Хода из этой квартиры у Ермилова не было никуда. Да на одной ноге никуда и не ускачешь. Что ж, зато в его распоряжении несколько минут. Это совсем мало, но он должен успеть что-то додумать, чего не успел за годы и годы.
Со двора донесся неясный, робкий шум.
Ермилов слегка отодвинул занавеску.
Над лежащим посреди двора полицейским склонились двое — пожилые мужчина и женщина. Они о чем-то говорили и оглядывались по сторонам.
Так о чем он должен подумать? Что-то важное все время мучило его последние годы…
Но почему — юдэ? Ах, да! Он ведь вчера прицепил себе рыжеватую бороду и подгримировался под еврея — на тот случай, если вдруг придется столкнуться с Абрамсоном носом к носу. Никаких планов на сей счет не было, но интуиция что-то шепнула неясное — и он доверился этому шепоту.
А Абрамсон, жидовская морда, будет жить. Может, ему осталось совсем немного, но все-таки Ермилова он переживет. И не исключено, что сам же Ермилов и спас ему жизнь, невольно переключив внимание коричневорубашечников на себя. Ну да черт с ним, пусть живет!
Что еще? Коноплев? Нет, с Коноплевым ничего не связано. Лайцен? Нет, и не он.
И тут будто еще один выстрел: Галина Никаноровна! Галиночка-Галочка-Галчонок. Сколько ласковых слов он припас для нее, шатаясь по городам Европы, как мало он успел их сказать за то недолгое время, что они провели вместе, и ни одного уже не придется произнести вслух.
Почему не придется?
— Галиночка-Галочка-Галчонок, — медленно выговорил Ермилов и не узнал своего голоса. Это был чужой, хриплый, безжизненный голос. А произнесенные слова не принесли ему ни облегчения, ни удовлетворения. Более того, они вдруг сжали его сердце такой тоской, что он чуть не задохнулся от горя и отчаяния.
Стиснув зубы, Александр Егорович некоторое время сидел с закрытыми глазами, преодолевая охватившие его чувства. Они были не только лишними, не только мешали ему. Эти чувства, которых он никогда не знал за собой, пришли будто из другого, чуждого ему мира, с которым он боролся всю свою сознательную жизнь. Теперь, в последние минуты жизни, он не имел права поддаваться этим расслабляющим чувствам.

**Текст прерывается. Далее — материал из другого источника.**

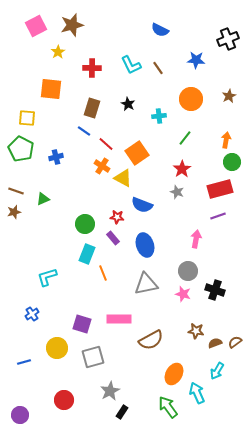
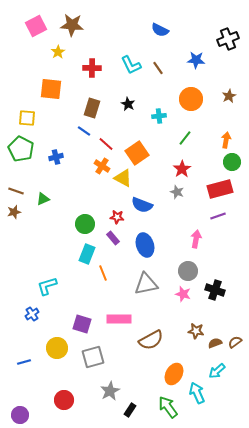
brown star at (72, 25): rotated 20 degrees clockwise
cyan L-shape at (47, 277): moved 9 px down
cyan arrow at (217, 371): rotated 18 degrees clockwise
black rectangle at (122, 412): moved 8 px right, 2 px up
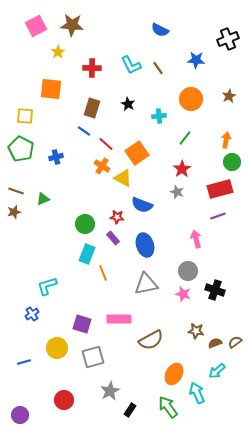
yellow square at (27, 118): moved 2 px left, 2 px up
pink arrow at (196, 239): rotated 24 degrees counterclockwise
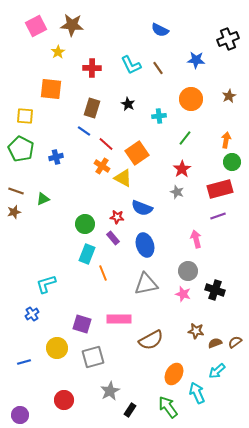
blue semicircle at (142, 205): moved 3 px down
cyan L-shape at (47, 286): moved 1 px left, 2 px up
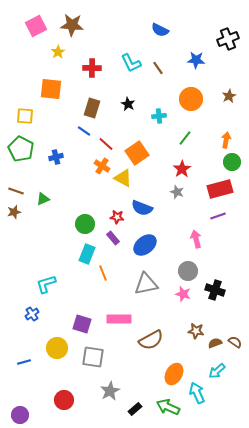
cyan L-shape at (131, 65): moved 2 px up
blue ellipse at (145, 245): rotated 70 degrees clockwise
brown semicircle at (235, 342): rotated 72 degrees clockwise
gray square at (93, 357): rotated 25 degrees clockwise
green arrow at (168, 407): rotated 30 degrees counterclockwise
black rectangle at (130, 410): moved 5 px right, 1 px up; rotated 16 degrees clockwise
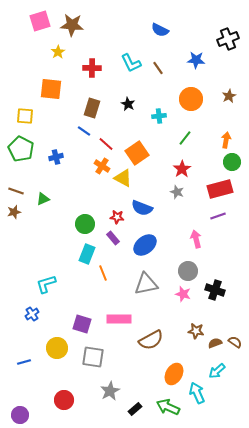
pink square at (36, 26): moved 4 px right, 5 px up; rotated 10 degrees clockwise
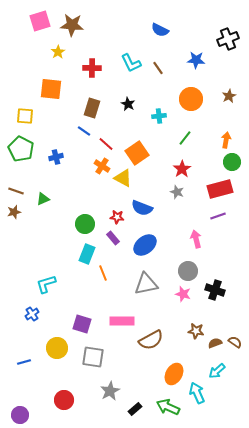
pink rectangle at (119, 319): moved 3 px right, 2 px down
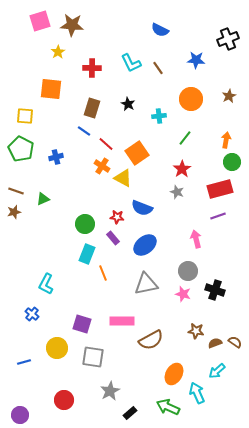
cyan L-shape at (46, 284): rotated 45 degrees counterclockwise
blue cross at (32, 314): rotated 16 degrees counterclockwise
black rectangle at (135, 409): moved 5 px left, 4 px down
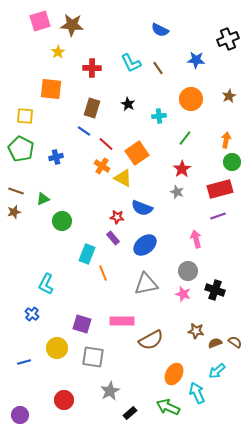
green circle at (85, 224): moved 23 px left, 3 px up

Усилия Ермилова над собой не пропали даром — он будто выдавил из себя жалость и сострадание, оставив внутри холодное спокойствие и расчет. Он знал, что жить ему осталось несколько минут, и он должен прожить их с пользой для мировой революции.
Впрочем, Александр Егорович не думал ни о чем таком высоком, никакие мировые проблемы не занимали его мозг: он просто приказал себе ни о чем не думать, потому что… потому что думать он мог только о Галине Никаноровне, а это расслабляло и заставляло на что-то надеяться, когда надеждам не оставалось ни малейшего места.
Ермилов сидел на крашеном полу возле окна. Бедро ныло, но резкая боль ушла, серые брюки намокли от крови, на полу уже начала образовываться красная лужица. Рана была где-то около паха. Он потрогал рану через штаны, и та отозвалась саднящей болью, будто пожаловалась.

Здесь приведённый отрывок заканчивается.